The digital collection Maps of the Ottoman Empire has been created by the Digital Library for International Research. The collection contains 19 maps held by the W. F. Albright Institute of Archaeological Research (AIAR) in Jerusalem. The maps were created between 1839 and 1906, brought together in 1915 by the British Intelligence Division War Office, and published by the British War Office. The maps show mainly the eastern and southern part of the Ottoman empire, now Iraq and Syria, and there are maps for Lebanon and Jordany.
The online finding aid and virtual collection Bildsammlung Palästina has been created by the Bayerisches Hauptstaatsarchiv in Munich. This collection contains some 2,100 aerial photographs and 400 other photographs – the last mainly made in Palestine, but also in Syria, Iraq, Turkey and Serbia – taken in 1917 and 1918 by the Bayerische Fliegerabteilung 304, a unit of the Bavarian Army for aerial reconnaissance.

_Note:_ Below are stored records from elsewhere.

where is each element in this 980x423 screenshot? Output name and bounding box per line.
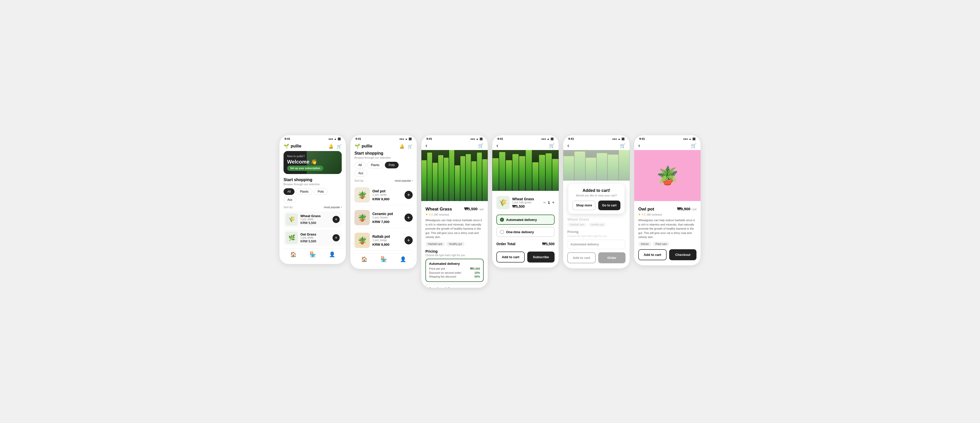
- delivery-option-auto-4[interactable]: Automated delivery: [496, 215, 555, 225]
- nav-home-2[interactable]: 🏠: [361, 256, 368, 262]
- list-item[interactable]: 🌿 Oat Grass 1 pot, white KRW 5,500 +: [283, 230, 342, 246]
- add-to-cart-button-4[interactable]: Add to cart: [496, 251, 525, 262]
- product-info-wheat-1: Wheat Grass 1 pot, white KRW 5,500: [301, 214, 330, 225]
- product-unit-6: / pot: [692, 208, 697, 211]
- delivery-option-onetime-4[interactable]: One-time delivery: [496, 227, 555, 237]
- review-count-3: (90 reviews): [434, 213, 449, 216]
- cart-icon-1[interactable]: 🛒: [337, 144, 342, 149]
- add-oat-button-1[interactable]: +: [332, 234, 340, 241]
- list-item[interactable]: 🪴 Rattab pot 1 pot, beige KRW 9,900 +: [355, 230, 413, 251]
- auto-delivery-card-3[interactable]: Automated delivery Price per pot ₩5,500 …: [425, 259, 484, 282]
- qty-decrease-4[interactable]: −: [543, 200, 546, 205]
- add-rattab-button[interactable]: +: [404, 236, 413, 245]
- back-icon-6[interactable]: ‹: [638, 142, 640, 149]
- pricing-subtitle-3: Choose the type that's right for you: [425, 254, 484, 257]
- owl-pot-emoji-6: 🪴: [656, 165, 679, 186]
- list-item[interactable]: 🪴 Ceramic pot 1 pot, brown KRW 7,000 +: [355, 207, 413, 228]
- phone-6-owl: 9:41 ●●●▲⬛ ‹ 🛒 🪴 Owl pot ₩9,900 / pot: [634, 135, 700, 266]
- add-wheat-button-1[interactable]: +: [332, 216, 340, 223]
- back-icon-3[interactable]: ‹: [425, 142, 427, 149]
- grass-blades-3: [422, 150, 488, 201]
- list-item[interactable]: 🌾 Wheat Grass 1 pot, white KRW 5,500 +: [283, 211, 342, 227]
- checkout-button-6[interactable]: Checkout: [669, 249, 697, 260]
- nav-home-1[interactable]: 🏠: [290, 251, 297, 258]
- nav-bar-6: ‹ 🛒: [634, 142, 700, 150]
- product-detail-header-3: Wheat Grass ₩5,500 / pot: [425, 207, 484, 212]
- filter-tab-all-2[interactable]: All: [355, 162, 366, 169]
- add-to-cart-button-6[interactable]: Add to cart: [638, 249, 667, 260]
- phone-4-order: 9:41 ●●●▲⬛ ‹ 🛒: [492, 135, 558, 268]
- go-to-cart-button-5[interactable]: Go to cart: [598, 200, 620, 210]
- sort-label-2: Sort by:: [355, 179, 364, 182]
- sort-label-1: Sort by:: [283, 206, 293, 209]
- filter-tab-plants-1[interactable]: Plants: [296, 188, 312, 195]
- filter-tab-pots-1[interactable]: Pots: [314, 188, 328, 195]
- shop-desc-ceramic: 1 pot, brown: [372, 216, 402, 219]
- status-icons-2: ●●●▲⬛: [399, 138, 412, 140]
- nav-shop-1[interactable]: 🏪: [310, 251, 316, 258]
- welcome-banner: New to pullie? Welcome 👋 Set up your sub…: [283, 151, 342, 174]
- phone-2-shop: 9:41 ●●●▲⬛ 🌱 pullie 🔔 🛒 Start shopping B…: [350, 135, 417, 269]
- cart-icon-4[interactable]: 🛒: [549, 143, 555, 148]
- star-icon-3: ★: [425, 213, 428, 216]
- product-hero-4: [492, 150, 558, 191]
- subscribe-button-4[interactable]: Subscribe: [527, 251, 555, 262]
- nav-profile-2[interactable]: 👤: [400, 256, 406, 262]
- filter-tabs-1: All Plants Pots Acc: [283, 188, 342, 203]
- nav-shop-2[interactable]: 🏪: [380, 256, 387, 262]
- modal-title-5: Added to cart!: [573, 188, 620, 193]
- add-ceramic-button[interactable]: +: [404, 213, 413, 222]
- auto-price-value-3: ₩5,500: [470, 267, 480, 270]
- bell-icon-1[interactable]: 🔔: [328, 144, 334, 149]
- cart-icon-6[interactable]: 🛒: [691, 143, 697, 148]
- product-name-oat-1: Oat Grass: [301, 232, 330, 236]
- sort-value-2[interactable]: most popular ›: [395, 179, 413, 182]
- header-row-1: 🌱 pullie 🔔 🛒: [283, 142, 342, 151]
- product-price-3: ₩5,500: [464, 207, 478, 211]
- product-name-wheat-1: Wheat Grass: [301, 214, 330, 218]
- rating-value-3: 4.5: [429, 213, 433, 216]
- list-item[interactable]: 🪴 Owl pot 1 pot, white KRW 9,900 +: [355, 185, 413, 205]
- add-owl-button[interactable]: +: [404, 191, 413, 199]
- action-row-4: Add to cart Subscribe: [496, 251, 555, 262]
- filter-tab-acc-2[interactable]: Acc: [355, 170, 367, 177]
- modal-actions-5: Shop more Go to cart: [573, 200, 620, 210]
- product-desc-6: Wheatgrass can help reduce hairballs sin…: [638, 218, 697, 239]
- discount-row-3: Discount on second order: 10%: [429, 271, 480, 274]
- shop-desc-owl: 1 pot, white: [372, 193, 402, 196]
- cart-icon-5[interactable]: 🛒: [620, 143, 625, 148]
- tag-row-6: Interior Plant care: [638, 242, 697, 246]
- header-actions-1: 🔔 🛒: [328, 144, 342, 149]
- tag-plant-care-6: Plant care: [653, 242, 670, 246]
- bell-icon-2[interactable]: 🔔: [399, 144, 404, 149]
- order-total-value-4: ₩5,500: [542, 242, 555, 246]
- filter-tabs-2: All Plants Pots Acc: [355, 162, 413, 177]
- filter-tab-pots-2[interactable]: Pots: [385, 162, 399, 169]
- shop-thumb-owl: 🪴: [355, 187, 370, 203]
- nav-profile-1[interactable]: 👤: [329, 251, 335, 258]
- sort-row-1: Sort by: most popular ›: [283, 206, 342, 209]
- shop-thumb-ceramic: 🪴: [355, 210, 370, 225]
- filter-tab-plants-2[interactable]: Plants: [367, 162, 383, 169]
- one-time-card-3[interactable]: One-time delivery Price per pot: ₩8,000: [425, 284, 484, 288]
- cart-icon-2[interactable]: 🛒: [407, 144, 413, 149]
- product-hero-3: [422, 150, 488, 201]
- filter-tab-all-1[interactable]: All: [283, 188, 294, 195]
- qty-increase-4[interactable]: +: [552, 200, 555, 205]
- filter-tab-acc-1[interactable]: Acc: [283, 196, 296, 203]
- status-time-1: 9:41: [285, 137, 290, 140]
- back-icon-5[interactable]: ‹: [567, 142, 569, 149]
- qty-value-4: 1: [548, 200, 550, 205]
- cart-icon-3[interactable]: 🛒: [478, 143, 484, 148]
- brand-logo-1: 🌱 pullie: [283, 143, 301, 149]
- shipping-label-3: Shipping fee discount:: [429, 275, 457, 278]
- back-icon-4[interactable]: ‹: [496, 142, 498, 149]
- sort-value-1[interactable]: most popular ›: [324, 206, 342, 209]
- brand-logo-2: 🌱 pullie: [355, 143, 372, 149]
- product-price-6: ₩9,900: [677, 207, 690, 211]
- shop-info-rattab: Rattab pot 1 pot, beige KRW 9,900: [372, 234, 402, 246]
- welcome-cta-button[interactable]: Set up your subscription: [287, 165, 323, 171]
- bottom-nav-1: 🏠 🏪 👤: [283, 248, 342, 259]
- shop-more-button-5[interactable]: Shop more: [573, 200, 596, 210]
- shop-list-2: 🪴 Owl pot 1 pot, white KRW 9,900 + 🪴 Cer…: [355, 185, 413, 251]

The digitized images have been divided in five main sections: images of the coastal area; the mountains from Lebanon to the Hebron; the valley of the Jordan; Eastern Jordany, and other photographs taken on the ground. The photographs show information about the fronts in the Middle East, but they are also important for the archaeology of the region. The collection can be searched with a free text search field, and you can browse the five sections. The website is accessible in German. In the last section you will find also images of the Bavarian pilots and their unit.
A recent article by Wilhelm Füßl, ‘Luftbildfotografie im Ersten Weltkrieg’ at Visual History gives you more information about German aerial photographs from the First World War.